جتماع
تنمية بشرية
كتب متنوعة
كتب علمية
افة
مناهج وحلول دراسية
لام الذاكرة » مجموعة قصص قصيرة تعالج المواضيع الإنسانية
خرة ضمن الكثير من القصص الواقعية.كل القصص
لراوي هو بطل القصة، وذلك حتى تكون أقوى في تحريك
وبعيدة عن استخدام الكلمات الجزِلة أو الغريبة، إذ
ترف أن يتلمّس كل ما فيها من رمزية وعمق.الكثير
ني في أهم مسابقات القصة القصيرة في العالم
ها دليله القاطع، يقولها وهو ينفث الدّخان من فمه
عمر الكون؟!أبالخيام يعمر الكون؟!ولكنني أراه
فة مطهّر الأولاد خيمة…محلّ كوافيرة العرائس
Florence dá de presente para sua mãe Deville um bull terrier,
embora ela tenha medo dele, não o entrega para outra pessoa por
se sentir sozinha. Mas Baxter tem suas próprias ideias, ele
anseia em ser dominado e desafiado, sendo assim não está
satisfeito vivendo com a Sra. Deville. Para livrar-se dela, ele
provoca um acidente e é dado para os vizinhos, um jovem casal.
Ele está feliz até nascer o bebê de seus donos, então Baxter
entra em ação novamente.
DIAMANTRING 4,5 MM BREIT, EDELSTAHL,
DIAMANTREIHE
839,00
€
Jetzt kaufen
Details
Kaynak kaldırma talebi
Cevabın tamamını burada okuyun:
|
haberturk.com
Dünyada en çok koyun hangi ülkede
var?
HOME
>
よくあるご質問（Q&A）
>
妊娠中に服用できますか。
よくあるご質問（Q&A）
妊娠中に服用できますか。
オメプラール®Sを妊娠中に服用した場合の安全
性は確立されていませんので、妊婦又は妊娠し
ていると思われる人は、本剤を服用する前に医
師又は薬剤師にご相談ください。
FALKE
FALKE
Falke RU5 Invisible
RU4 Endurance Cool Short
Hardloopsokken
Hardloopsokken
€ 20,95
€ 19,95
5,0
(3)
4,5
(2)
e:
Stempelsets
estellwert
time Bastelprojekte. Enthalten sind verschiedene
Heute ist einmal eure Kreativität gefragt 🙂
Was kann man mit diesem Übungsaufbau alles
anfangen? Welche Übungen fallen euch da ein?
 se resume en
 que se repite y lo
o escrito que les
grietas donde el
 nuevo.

┄┄┄┄┄┄┄┄┄┄┄┄┄┄┄┄┄┄┄┄

■ YOUR ASSIGNMENT
Pull every line containing "الكثير" out of the material and copy it.

■ EXPECTED ANSWER
خرة ضمن الكثير من القصص الواقعية.كل القصص
ترف أن يتلمّس كل ما فيها من رمزية وعمق.الكثير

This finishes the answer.